Mr. Nauffts began putting these perceptions into dramatic form in 2006. Over the next three years, as the political climate around same-sex marriage evolved — being enacted in a few states but also being struck down by constitutional amendment in California by Proposition 8 — so did his script. Produced by the theater troupe Naked Angels, “Next Fall” opened Off Broadway last spring to luminous reviews; though the current run closes Saturday, there is a strong possibility the play will reopen in the coming theater season.
In the process, Mr. Nauffts, again like Adam, has gone from cynic to skeptic to someone with his nose pressed to the glass of faith, enticed by the other side.

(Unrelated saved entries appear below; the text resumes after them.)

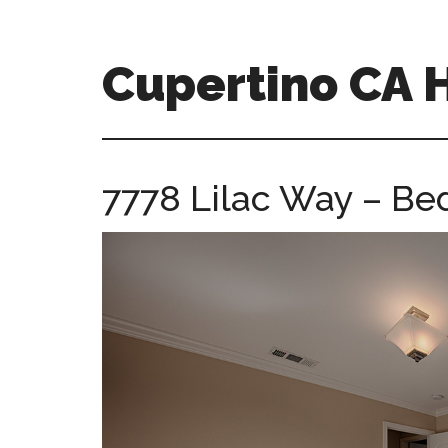
Skip
Skip
to
to
main
primary
Cupertino CA
content
sidebar
cupertino-
ca-
homes.com
7778 Lilac Way – Be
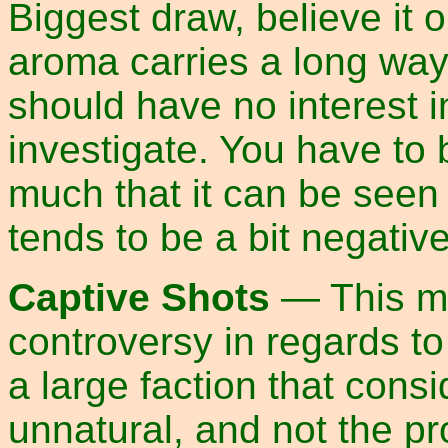
Biggest draw, believe it o
aroma carries a long way
should have no interest in
investigate. You have to 
much that it can be seen
tends to be a bit negativ
Captive Shots
— This me
controversy in regards t
a large faction that consi
unnatural, and not the pr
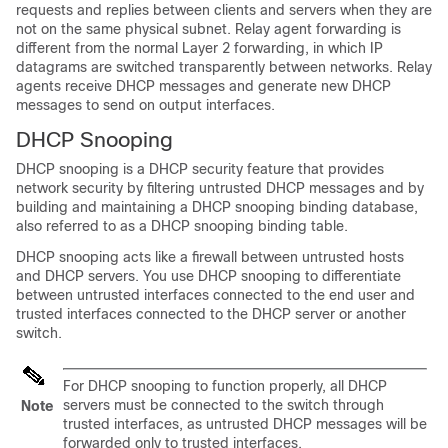
requests and replies between clients and servers when they are
not on the same physical subnet. Relay agent forwarding is
different from the normal Layer 2 forwarding, in which IP
datagrams are switched transparently between networks. Relay
agents receive DHCP messages and generate new DHCP
messages to send on output interfaces.
DHCP Snooping
DHCP snooping is a DHCP security feature that provides
network security by filtering untrusted DHCP messages and by
building and maintaining a DHCP snooping binding database,
also referred to as a DHCP snooping binding table.
DHCP snooping acts like a firewall between untrusted hosts
and DHCP servers. You use DHCP snooping to differentiate
between untrusted interfaces connected to the end user and
trusted interfaces connected to the DHCP server or another
switch.
For DHCP snooping to function properly, all DHCP
servers must be connected to the switch through
Note
trusted interfaces, as untrusted DHCP messages will be
forwarded only to trusted interfaces.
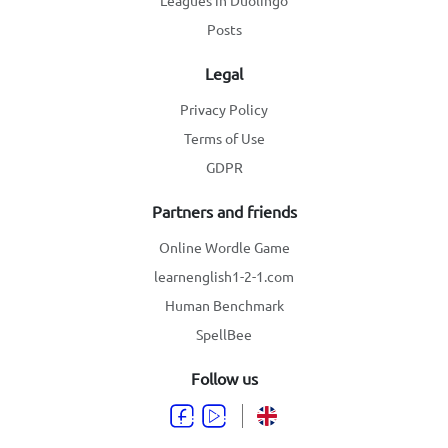
Leagues in Duolingo
Posts
Legal
Privacy Policy
Terms of Use
GDPR
Partners and friends
Online Wordle Game
learnenglish1-2-1.com
Human Benchmark
SpellBee
Follow us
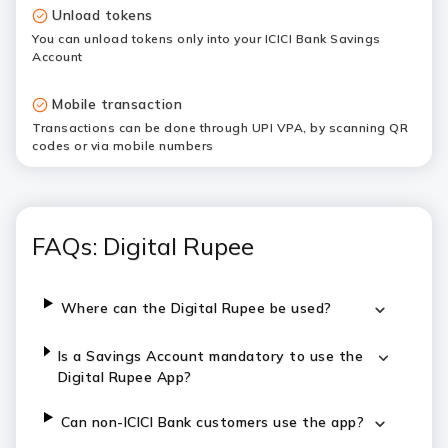
Unload tokens
You can unload tokens only into your ICICI Bank Savings
Account
Mobile transaction
Transactions can be done through UPI VPA, by scanning QR
codes or via mobile numbers
FAQs: Digital Rupee
Where can the Digital Rupee be used?
Is a Savings Account mandatory to use the
Digital Rupee App?
Can non-ICICI Bank customers use the app?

Near the end of the play, when Luke dies from injuries in a car accident, his pious father collapses in a kind of literal fall from grace. In a hospital waiting room, it is Adam who catches him, striking a tableau the stage directions describe as “some sort of strange Pietà.” It is Adam who reassures the father that Luke didn’t fear death because he “was certain” of going to heaven, to be joined eventually “by everyone he loved.”
As for the playwright himself, Mr. Nauffts said, “One of the things I learned writing this play is that my lack of faith, which I’ve always embraced, is something I suffer greatly for. Do I suffer enough to find an organized religion? Maybe I’m just old; you can’t teach an old dog new tricks. But I recognize and kind of envy a sense of peace or belonging or guidance.”